In Hive, I understand how bucketing works for External Tables and Non Acid Managed tables.Based on the column that is specified inside clustered-by clause in the corresponding DDL statement, bucket is identified for corresponding row and that data is inserted into that relevant directory on the HDFS.

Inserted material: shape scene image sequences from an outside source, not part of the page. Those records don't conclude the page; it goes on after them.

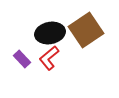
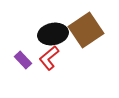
black ellipse: moved 3 px right, 1 px down
purple rectangle: moved 1 px right, 1 px down
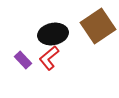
brown square: moved 12 px right, 4 px up
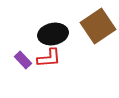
red L-shape: rotated 145 degrees counterclockwise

For Hive ACID Tables, I checked the directory structure of tables and noticed data is directed towards specific buckets inside delta directory though no bucketing is configured in corresponding DDL statement while creating that table. Following is example
hdfs dfs -ls /warehouse/tablespace/managed/hive/part.db/employee/delta_0000001_0000001_0000
Found 3 items /warehouse/tablespace/managed/hive/part.db/employee/delta_0000001_0000001_0000/bucket_00000_0 /warehouse/tablespace/managed/hive/part.db/employee/delta_0000001_0000001_0000/bucket_00001_0 /warehouse/tablespace/managed/hive/part.db/employee/delta_0000001_0000001_0000/bucket_00002_0
Can someone please help here in understanding the above directory structure of Hive ACID tables as there are total 3 buckets are present inside delta directory for the employee table?
If you are curious about the code then follow below link.
https://github.com/apache/hive/blob/36f5d91acb0fac00a5d46049bd45b744fe9aaab6/ql/src/java/org/apache/hadoop/hive/ql/exec/FileSinkOperator.java#L490
Basically this is done for delete operation in hive.